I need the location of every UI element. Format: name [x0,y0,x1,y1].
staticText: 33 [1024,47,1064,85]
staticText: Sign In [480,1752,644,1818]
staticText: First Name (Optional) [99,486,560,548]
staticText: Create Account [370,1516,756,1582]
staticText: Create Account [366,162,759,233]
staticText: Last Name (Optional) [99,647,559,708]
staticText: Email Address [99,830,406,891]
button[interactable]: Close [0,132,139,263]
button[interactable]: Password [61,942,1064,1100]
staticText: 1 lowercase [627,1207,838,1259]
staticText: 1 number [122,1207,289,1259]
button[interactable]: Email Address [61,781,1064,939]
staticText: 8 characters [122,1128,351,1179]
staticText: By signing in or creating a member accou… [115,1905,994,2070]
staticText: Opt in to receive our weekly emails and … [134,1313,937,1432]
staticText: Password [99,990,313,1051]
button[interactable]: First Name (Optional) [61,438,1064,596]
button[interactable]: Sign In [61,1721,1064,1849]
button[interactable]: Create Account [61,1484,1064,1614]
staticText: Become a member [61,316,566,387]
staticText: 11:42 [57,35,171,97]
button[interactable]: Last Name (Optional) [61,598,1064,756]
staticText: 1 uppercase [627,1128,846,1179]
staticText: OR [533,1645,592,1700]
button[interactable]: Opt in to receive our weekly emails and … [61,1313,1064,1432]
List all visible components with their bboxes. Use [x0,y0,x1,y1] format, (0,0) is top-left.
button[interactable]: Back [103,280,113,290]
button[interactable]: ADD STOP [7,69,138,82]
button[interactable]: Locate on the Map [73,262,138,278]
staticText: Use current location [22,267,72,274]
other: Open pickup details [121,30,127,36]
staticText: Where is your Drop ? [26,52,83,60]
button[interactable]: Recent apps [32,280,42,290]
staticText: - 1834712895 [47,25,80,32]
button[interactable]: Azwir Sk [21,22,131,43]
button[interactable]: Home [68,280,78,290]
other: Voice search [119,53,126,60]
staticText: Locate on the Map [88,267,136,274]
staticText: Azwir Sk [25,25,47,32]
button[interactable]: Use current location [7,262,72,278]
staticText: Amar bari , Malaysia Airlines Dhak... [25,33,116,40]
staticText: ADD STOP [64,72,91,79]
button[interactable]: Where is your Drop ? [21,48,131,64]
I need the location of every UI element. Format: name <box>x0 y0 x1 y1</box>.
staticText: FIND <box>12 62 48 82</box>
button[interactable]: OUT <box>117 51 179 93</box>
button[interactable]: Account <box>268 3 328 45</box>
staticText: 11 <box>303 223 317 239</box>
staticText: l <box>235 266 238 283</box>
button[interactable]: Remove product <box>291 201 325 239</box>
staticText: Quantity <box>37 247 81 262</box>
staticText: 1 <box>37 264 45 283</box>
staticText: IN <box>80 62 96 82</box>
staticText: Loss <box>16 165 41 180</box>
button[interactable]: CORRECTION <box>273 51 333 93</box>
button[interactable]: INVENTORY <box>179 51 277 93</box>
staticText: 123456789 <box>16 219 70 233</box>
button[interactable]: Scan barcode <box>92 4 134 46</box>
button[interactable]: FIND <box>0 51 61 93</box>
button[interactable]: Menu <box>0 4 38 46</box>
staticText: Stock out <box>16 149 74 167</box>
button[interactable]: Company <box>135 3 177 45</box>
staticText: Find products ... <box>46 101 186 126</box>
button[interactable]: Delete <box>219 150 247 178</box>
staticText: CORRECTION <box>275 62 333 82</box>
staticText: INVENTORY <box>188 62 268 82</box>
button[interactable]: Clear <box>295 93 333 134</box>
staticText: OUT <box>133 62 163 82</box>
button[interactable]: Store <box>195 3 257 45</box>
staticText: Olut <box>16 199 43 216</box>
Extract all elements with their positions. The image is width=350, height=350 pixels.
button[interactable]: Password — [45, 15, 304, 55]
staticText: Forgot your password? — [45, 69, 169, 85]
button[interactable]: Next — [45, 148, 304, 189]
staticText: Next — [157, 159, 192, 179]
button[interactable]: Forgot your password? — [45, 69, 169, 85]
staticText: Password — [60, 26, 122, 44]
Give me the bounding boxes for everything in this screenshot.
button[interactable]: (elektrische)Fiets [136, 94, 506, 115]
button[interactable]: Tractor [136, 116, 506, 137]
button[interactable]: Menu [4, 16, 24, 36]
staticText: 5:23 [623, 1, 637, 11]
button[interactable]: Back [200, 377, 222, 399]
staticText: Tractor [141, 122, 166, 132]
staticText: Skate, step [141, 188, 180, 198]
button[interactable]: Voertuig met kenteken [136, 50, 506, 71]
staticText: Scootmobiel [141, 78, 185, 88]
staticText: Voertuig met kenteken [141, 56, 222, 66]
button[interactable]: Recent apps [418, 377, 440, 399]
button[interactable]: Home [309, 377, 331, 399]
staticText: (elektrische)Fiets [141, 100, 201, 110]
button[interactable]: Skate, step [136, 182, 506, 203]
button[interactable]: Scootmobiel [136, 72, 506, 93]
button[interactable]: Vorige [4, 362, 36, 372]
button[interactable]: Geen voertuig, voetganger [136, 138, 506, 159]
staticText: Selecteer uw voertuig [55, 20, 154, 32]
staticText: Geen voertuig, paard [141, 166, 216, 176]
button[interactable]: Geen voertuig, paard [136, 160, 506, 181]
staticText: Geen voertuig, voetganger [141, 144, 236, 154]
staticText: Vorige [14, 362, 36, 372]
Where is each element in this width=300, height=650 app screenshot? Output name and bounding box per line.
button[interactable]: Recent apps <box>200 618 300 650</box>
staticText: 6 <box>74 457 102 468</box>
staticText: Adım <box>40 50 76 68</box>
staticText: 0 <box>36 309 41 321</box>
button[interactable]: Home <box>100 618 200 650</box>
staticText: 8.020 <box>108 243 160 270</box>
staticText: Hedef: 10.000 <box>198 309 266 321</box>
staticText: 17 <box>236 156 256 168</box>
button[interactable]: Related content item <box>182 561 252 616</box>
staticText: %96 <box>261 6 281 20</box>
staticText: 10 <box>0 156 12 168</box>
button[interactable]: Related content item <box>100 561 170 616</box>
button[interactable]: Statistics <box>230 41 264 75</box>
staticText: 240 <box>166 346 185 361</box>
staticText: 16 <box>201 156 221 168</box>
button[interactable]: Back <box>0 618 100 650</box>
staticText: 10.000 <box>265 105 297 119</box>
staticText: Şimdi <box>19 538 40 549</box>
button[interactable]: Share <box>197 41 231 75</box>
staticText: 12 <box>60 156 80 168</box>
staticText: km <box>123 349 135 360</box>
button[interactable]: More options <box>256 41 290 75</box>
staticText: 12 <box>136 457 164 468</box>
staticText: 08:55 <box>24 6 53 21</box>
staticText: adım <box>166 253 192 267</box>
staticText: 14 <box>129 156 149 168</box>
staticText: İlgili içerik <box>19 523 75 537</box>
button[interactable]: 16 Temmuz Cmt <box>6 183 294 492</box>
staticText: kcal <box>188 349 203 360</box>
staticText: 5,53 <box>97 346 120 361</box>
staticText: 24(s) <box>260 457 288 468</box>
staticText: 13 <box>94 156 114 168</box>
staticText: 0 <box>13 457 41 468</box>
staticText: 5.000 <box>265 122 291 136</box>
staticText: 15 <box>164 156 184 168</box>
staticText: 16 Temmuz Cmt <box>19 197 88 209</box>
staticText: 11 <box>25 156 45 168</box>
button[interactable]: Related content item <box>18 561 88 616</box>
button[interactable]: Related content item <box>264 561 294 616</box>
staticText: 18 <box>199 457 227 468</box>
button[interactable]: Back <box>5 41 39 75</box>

— Activity —
Look for the word "elektrische" in the listing above, and copy every line where you find it.

— Solution to the problem —
button[interactable]: (elektrische)Fiets [136, 94, 506, 115]
staticText: (elektrische)Fiets [141, 100, 201, 110]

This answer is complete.